How to prepare a rough canvas
Let’s assume that you want to try, once in your life, starting from a rough canvas, on which no essential priming has been made. Therefore, you will find yourself in front of a genuinely raw canvas with completely evident texture: starting directly with the primer, or even worse with oil colors, is unthinkable! What we need is an excellent dressing so that we can then quickly spread our primer. All you need is some vinyl glue, preferably with a neutral pH, to avoid damaging the canvas itself. Therefore, you will have to dilute the glue with water and mix well until they are well blended. Well, now your canvas is ready for the actual primer.
How to do the primer
Most people, having bought an already ‘prepared’ canvas, start from this point, not having to undertake the dressing. As mentioned, not everyone primes in the same way. Many do not do it right: some do not do it because they are pleased with the canvas purchased, others avoid this procedure out of laziness, and others lack time. In short, the zero degrees of priming corresponds to not doing it at all. Where possible, however, it is always best to prepare the canvas before painting with oil colors. There are painters who, undecided between doing it and not doing it, choose the compromise, spreading an acrylic color background on the canvas, proceeding with two or three layers in crossed layers.

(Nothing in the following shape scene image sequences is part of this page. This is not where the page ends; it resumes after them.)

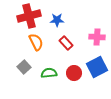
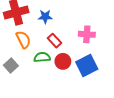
green semicircle: (49, 73) -> (42, 57), moved
red circle: (74, 73) -> (63, 61), moved

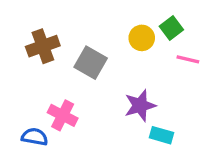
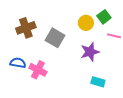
purple star: (140, 105) -> (90, 52), moved
blue semicircle: (35, 137) -> (18, 63), moved

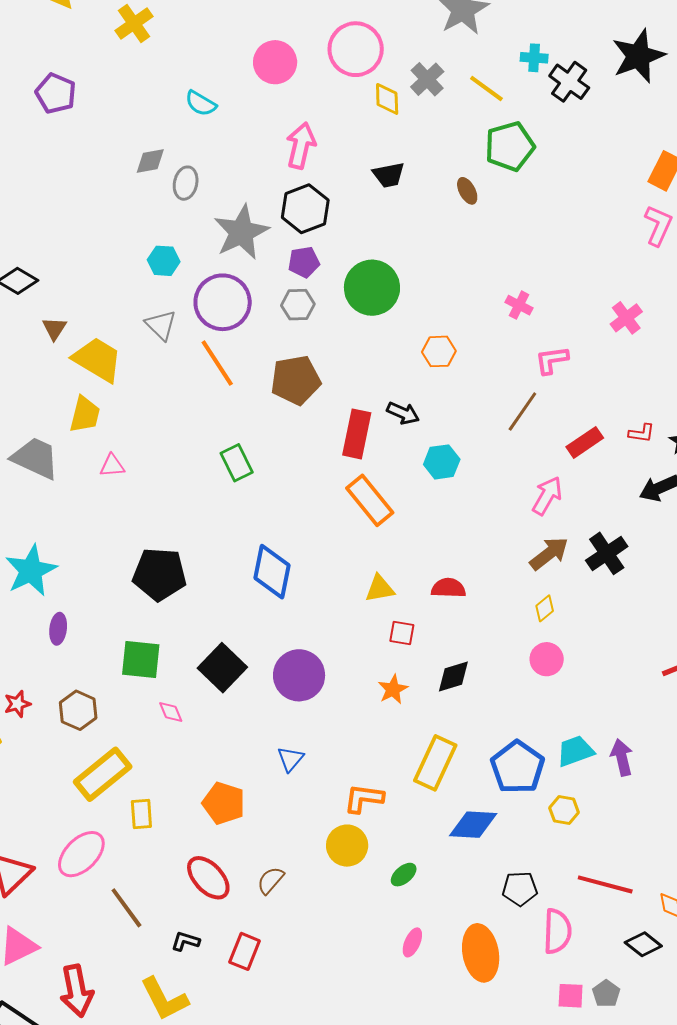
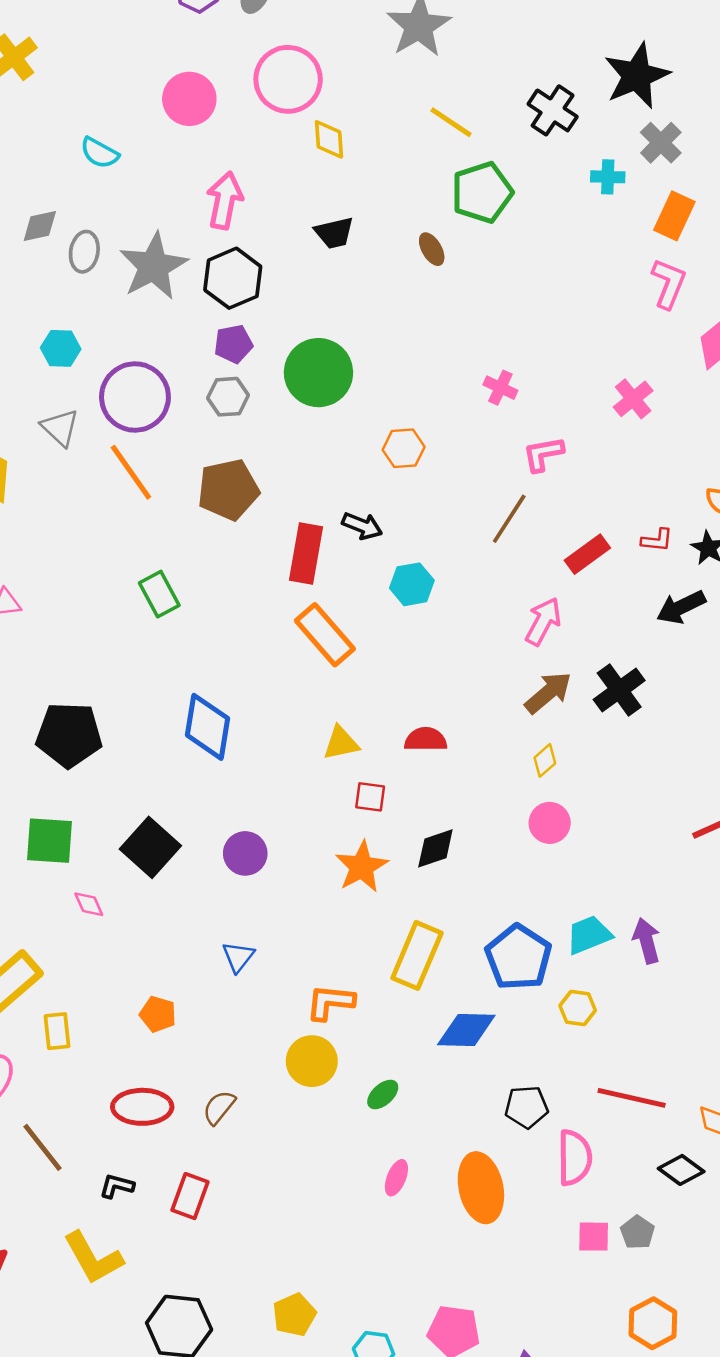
cyan cross: (534, 58) -> (608, 177), moved
gray cross: (427, 79) -> (661, 143), moved
gray star: (241, 232) -> (153, 266), moved
purple circle: (299, 675) -> (245, 853), size x0.7
orange star: (393, 689) -> (362, 867), size x1.4
orange pentagon: (224, 803) -> (158, 1014), size x0.7
red ellipse: (208, 878) -> (142, 1107), turned -45

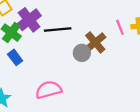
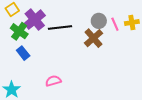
gray circle: (82, 53) -> (99, 21), moved
pink semicircle: (48, 90) -> (53, 81), size x0.7

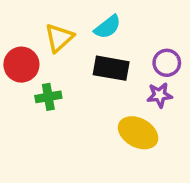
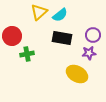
yellow triangle: (59, 38) -> (39, 12), moved

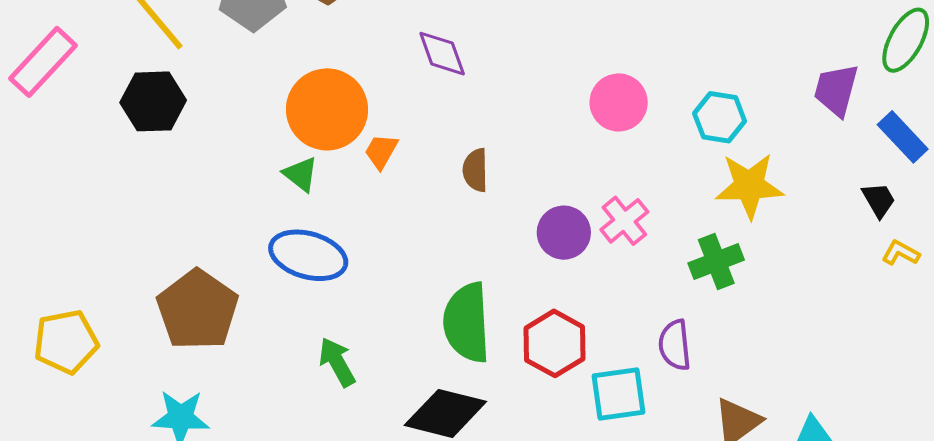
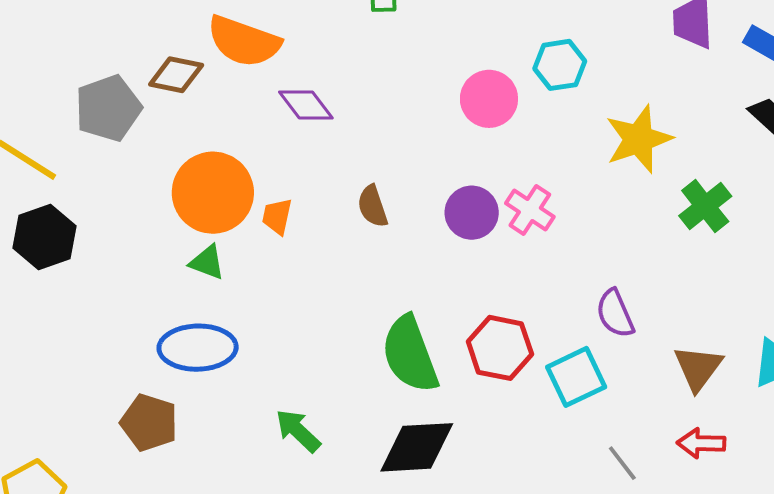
cyan hexagon: (720, 117) -> (560, 65), moved
purple circle: (564, 233) -> (472, 213), moved
blue ellipse: (308, 255) -> (198, 348), moved
green cross: (716, 261) -> (705, 206), moved
brown pentagon: (197, 310) -> (149, 423), size x0.7

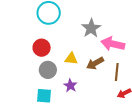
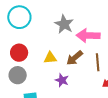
gray circle: (48, 70) -> (18, 75), moved
purple star: (70, 86) -> (62, 80), moved

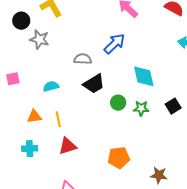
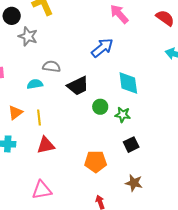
gray semicircle: (83, 59) -> (51, 66), moved
black square: (173, 106) -> (131, 145), moved
orange triangle: (34, 116) -> (15, 113), turned -35

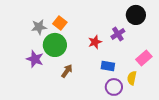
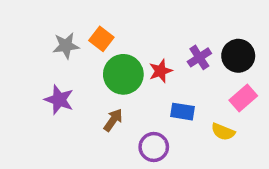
black circle: (136, 15) -> (238, 56), moved
green circle: (55, 45) -> (123, 74), moved
yellow semicircle: (132, 78) -> (223, 132), turned -80
purple circle: (114, 87) -> (154, 147), moved

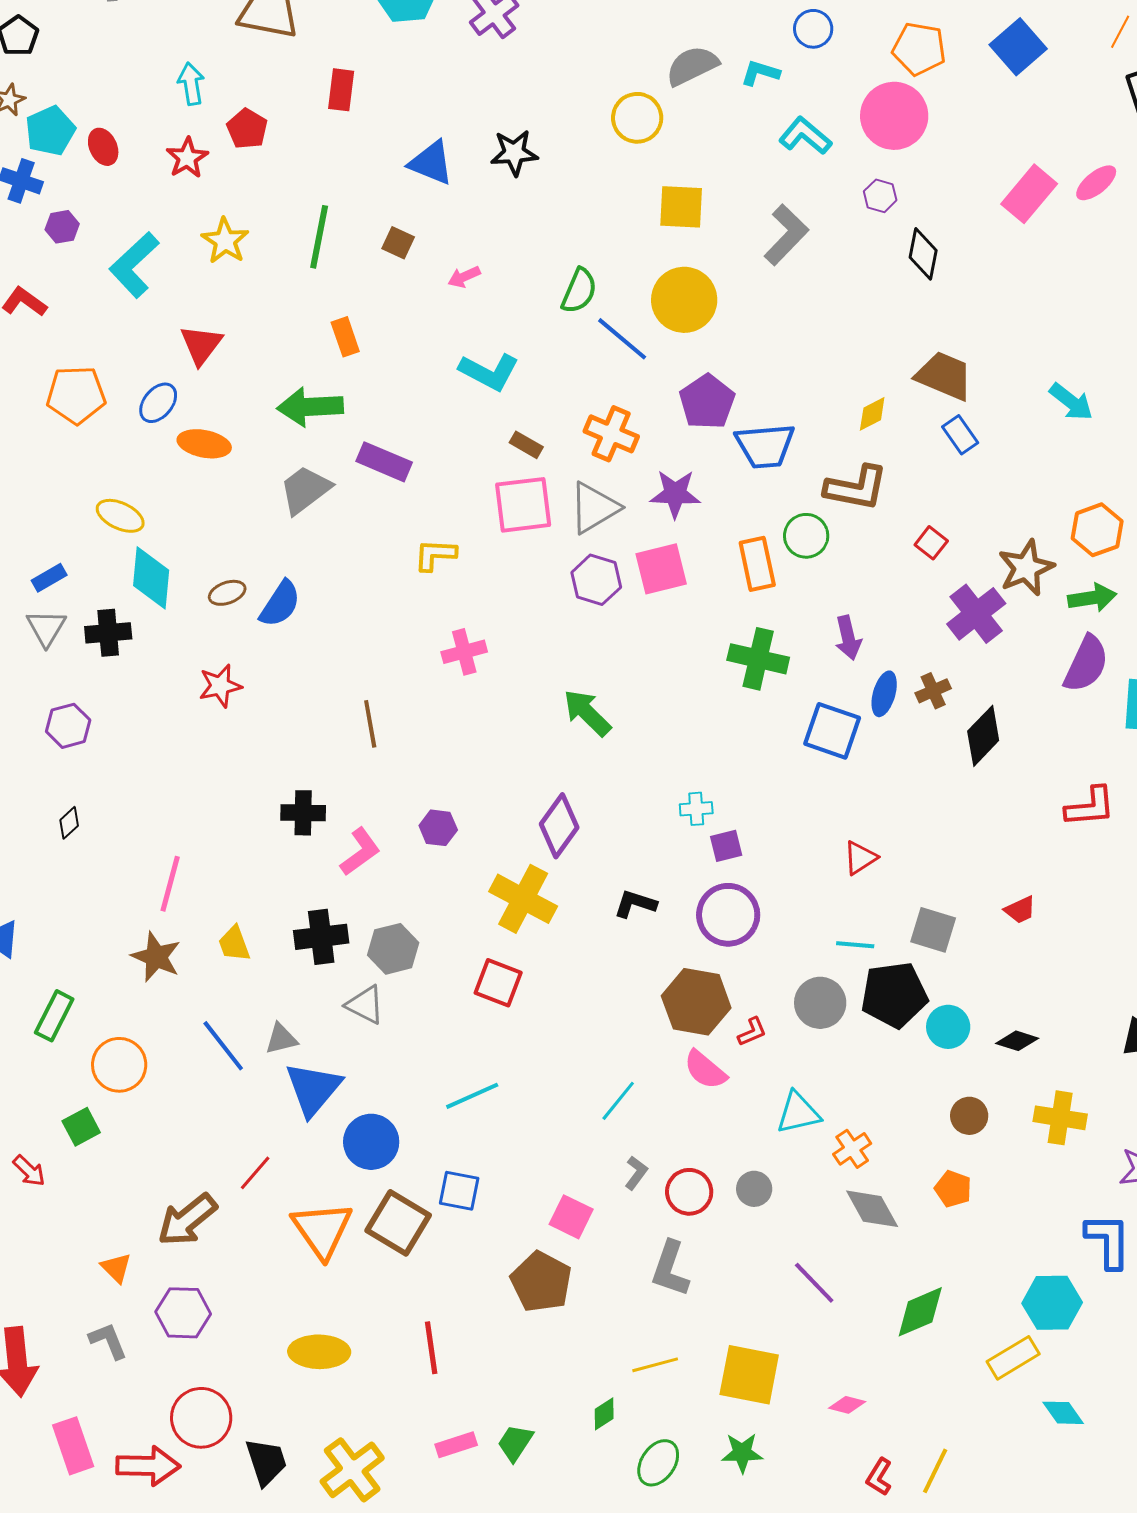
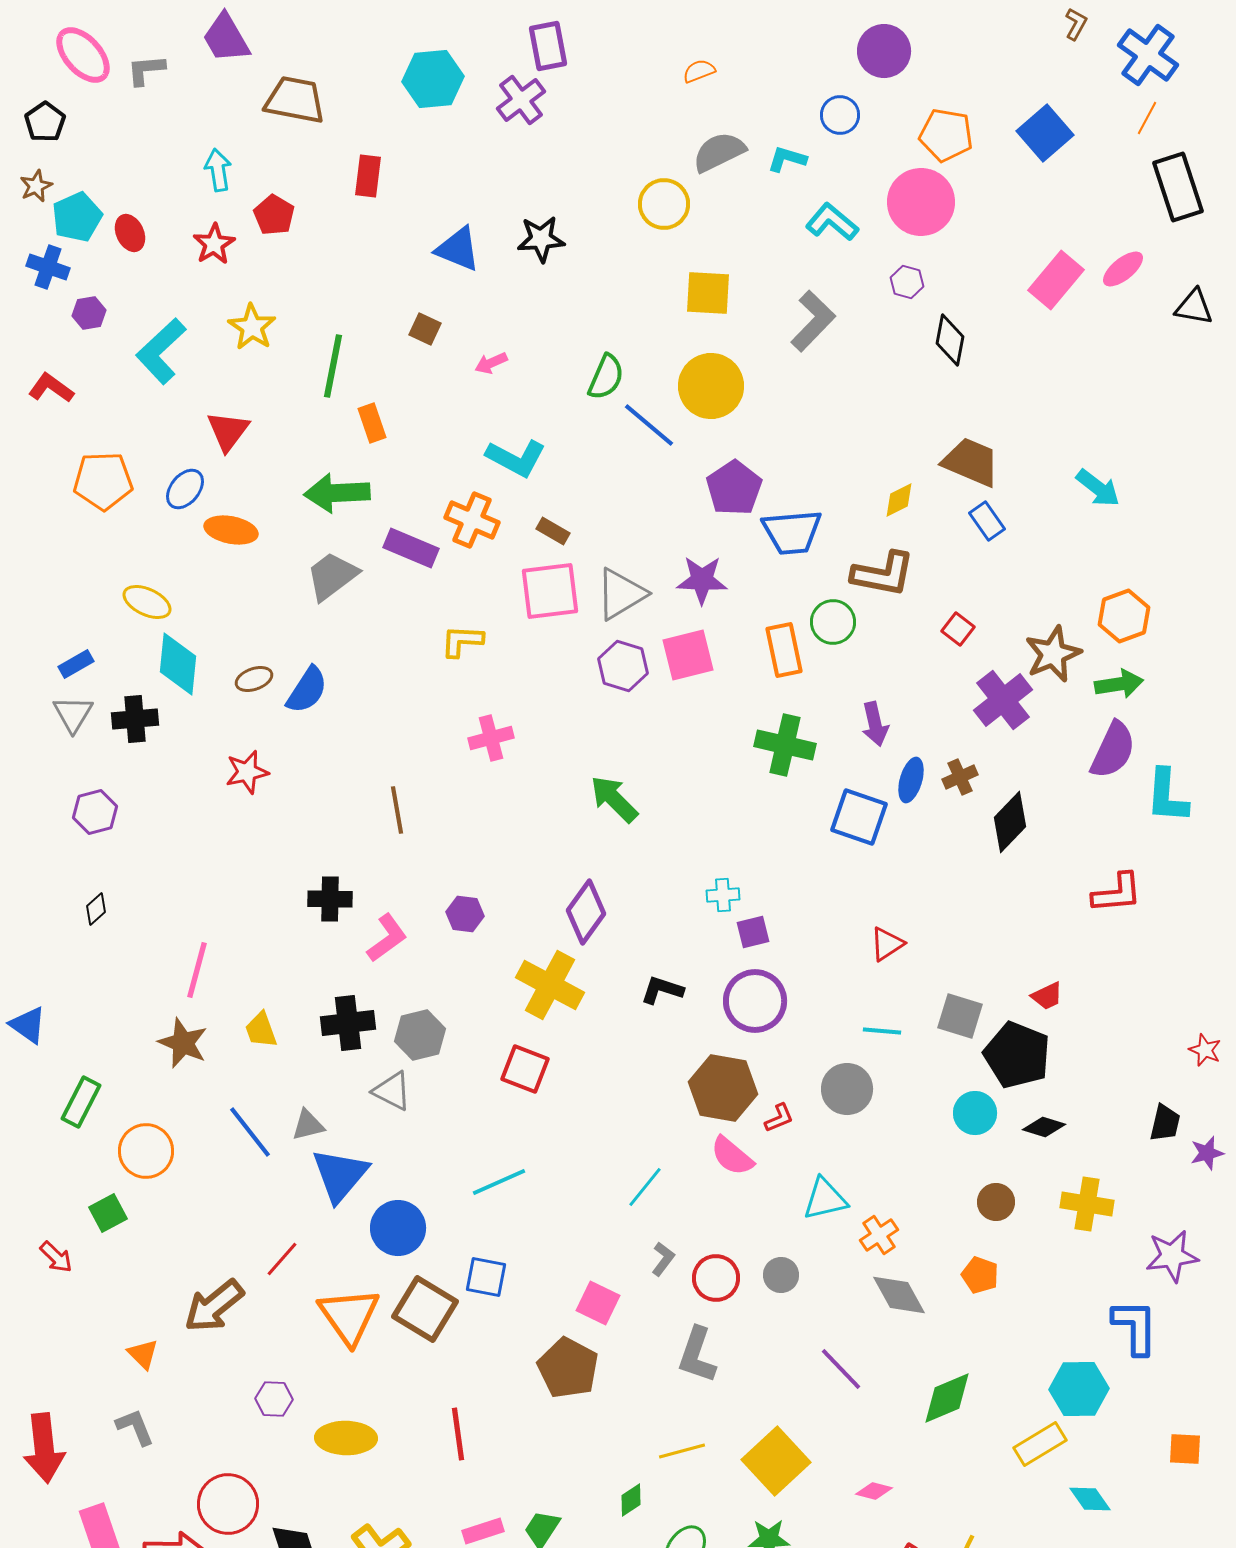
green line: (319, 237) -> (333, 366), moved
orange cross: (611, 434) -> (472, 520), moved
black pentagon: (894, 995) -> (1017, 1055), moved, turned 30
purple hexagon: (183, 1313) -> (274, 1399), moved, size x0.7
yellow square: (749, 1375) -> (776, 1461), turned 36

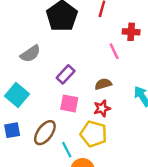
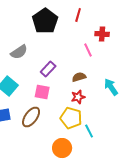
pink square: (69, 103) -> (42, 92), moved
cyan line: (67, 150) -> (89, 131), moved

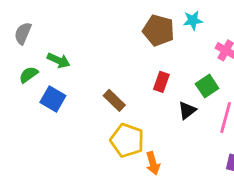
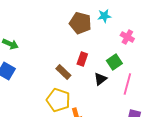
brown rectangle: (114, 100) -> (63, 72), moved

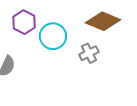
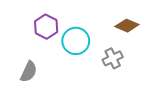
brown diamond: (103, 21) -> (127, 26), size x0.7

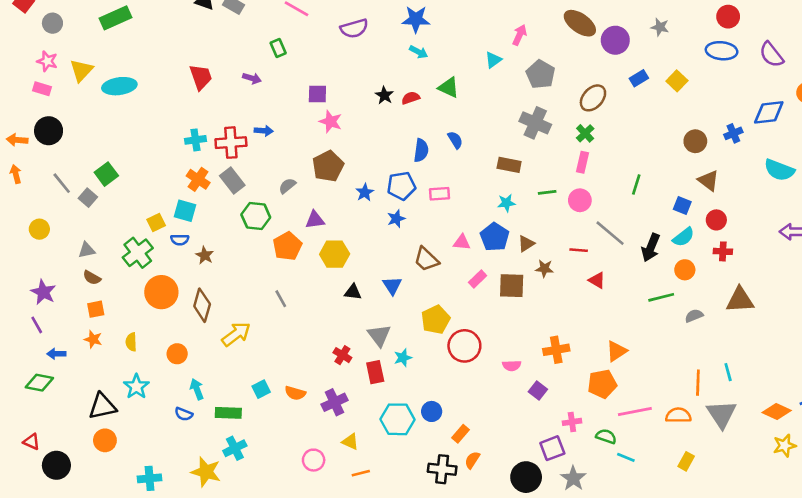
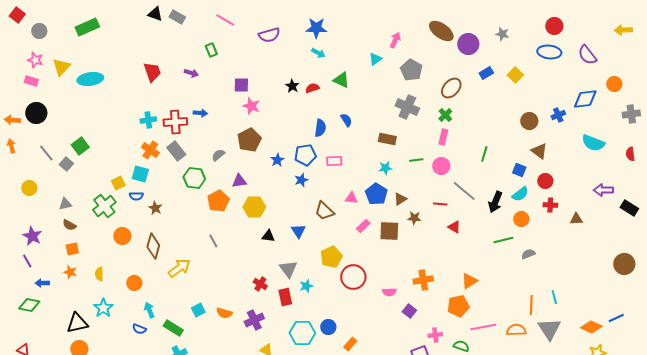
orange circle: (161, 292) -> (122, 236), size x0.7
brown triangle: (740, 300) -> (576, 219), moved, size x0.6
green rectangle: (228, 413) -> (173, 328), turned 30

Much, much better to rely on natural and ready-made primers that we can find on the market, such as the very comfortable white acrylic plaster. Preparing the canvas before painting, in this way, is easy, fast, and effective: it will be enough to spread the plaster with a spatula, let it dry, and lightly sand, using fine sandpaper. After removing the residues of chalk dust with a brush, you can decide whether to add another layer of chalk or start painting: in general, 2 to 4 or 5 coats of chalk are applied to get a perfect canvas.